Jack Thompson- “The Throwin’ Samoan” was widely viewed as the prize of the 1979 quarterback class. He ended his college career at Washington State as the NCAA’s all-time leader in passing yards. He also set conference records for completions and touchdown passes in what was then the Pac-10.
The Bengals drafted Thompson with the third overall pick as the heir apparent to veteran signal caller Ken Anderson. However, Anderson played too well to be replaced by the youngster. Thompson started just five games in his Bengals career. He watched from the bench as Anderson led Cincinnati to the Super Bowl following the 1981 regular season.
Ironically, that Super Bowl marked the first of two occasions where Cincinnati would come up just short against their former assistant coach Bill Walsh and his quarterback Joe Montana.

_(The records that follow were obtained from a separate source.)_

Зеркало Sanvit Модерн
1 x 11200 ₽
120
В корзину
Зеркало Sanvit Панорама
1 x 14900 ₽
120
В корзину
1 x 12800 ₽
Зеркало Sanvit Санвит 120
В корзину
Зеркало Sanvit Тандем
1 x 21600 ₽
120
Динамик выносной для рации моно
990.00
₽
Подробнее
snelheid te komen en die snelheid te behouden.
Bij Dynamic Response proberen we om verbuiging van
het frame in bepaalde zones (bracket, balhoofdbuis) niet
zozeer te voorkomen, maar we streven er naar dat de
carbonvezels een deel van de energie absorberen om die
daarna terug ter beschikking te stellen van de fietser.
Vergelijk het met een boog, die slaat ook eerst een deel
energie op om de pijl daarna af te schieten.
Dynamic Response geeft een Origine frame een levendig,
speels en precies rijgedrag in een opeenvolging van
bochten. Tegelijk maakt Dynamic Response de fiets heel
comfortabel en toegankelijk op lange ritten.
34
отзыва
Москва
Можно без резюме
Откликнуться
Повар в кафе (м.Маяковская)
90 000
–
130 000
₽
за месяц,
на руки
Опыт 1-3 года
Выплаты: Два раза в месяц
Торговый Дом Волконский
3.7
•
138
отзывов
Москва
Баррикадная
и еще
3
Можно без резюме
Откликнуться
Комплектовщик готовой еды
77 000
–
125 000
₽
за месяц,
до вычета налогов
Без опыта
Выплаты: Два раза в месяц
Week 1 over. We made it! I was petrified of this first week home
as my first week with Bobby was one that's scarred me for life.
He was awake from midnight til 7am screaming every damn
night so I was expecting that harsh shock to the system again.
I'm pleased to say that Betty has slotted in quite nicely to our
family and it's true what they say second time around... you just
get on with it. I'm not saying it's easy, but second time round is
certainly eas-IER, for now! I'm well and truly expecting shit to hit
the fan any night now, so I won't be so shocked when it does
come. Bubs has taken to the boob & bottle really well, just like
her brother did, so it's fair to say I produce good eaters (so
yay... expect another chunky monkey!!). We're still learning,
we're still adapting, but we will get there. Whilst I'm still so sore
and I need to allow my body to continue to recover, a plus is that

Thompson was traded to the Buccaneers in 1983. He started 16 games over two seasons. Tampa Bay tallied a team record of just 3-13 in those games. Thompson retired after the 1984 season with 33 touchdowns, 45 interceptions, and just four wins as a starting quarterback. He now works as a mortgage broker and occasional high school and college quarterback coach.
Steve Fuller- Fuller was an All-American at Clemson. The Chiefs used their first round pick on him in hopes of ending the quarterback carousel the franchise had been on ever since the retirement of Super Bowl IV winner Len Dawson.
Fuller ended up being just another guy on that carousel. Due to injuries and poor performance, Fuller never finished a complete 16-game season for the Chiefs. Fuller completed under 60% of his passes in Kansas City, threw ten more interceptions than touchdowns and went just 13-18 as a starter.
Fuller closed out his career as the backup in Chicago earning a Super Bowl ring with the 1985 Bears and retiring a year later. Eventually, the Chiefs did snag Joe Montana by acquiring him in a trade in 1993. “Joe Cool” spearheaded Kansas City to back-to-back playoff appearances before calling it a career.
Phil Simms- Here is where this short list gets saved from its own documentary. Phil Simms was no Joe Montana, but he was pretty darn good. The Giants raised more than a few eyebrows by taking the largely unknown Morehead State product in the top 10. A 14-year career, two Super Bowls and a league MVP later, no one remembers that.
While people in the Chiefs and Bengals organizations still lose sleep over passing on Montana, the Giants came out just fine. Like many things in life, hindsight is 20/20 when it comes to the NFL draft. Both Montana and Brady were not full time starters in college.
Even so, it is hard to imagine what scouts were looking at when they came across two of the all-time greats.
Stories like that of Montana and Brady are shining examples of the fact that some guys cannot be defined by just a sheet of paper with a bunch of numbers on it.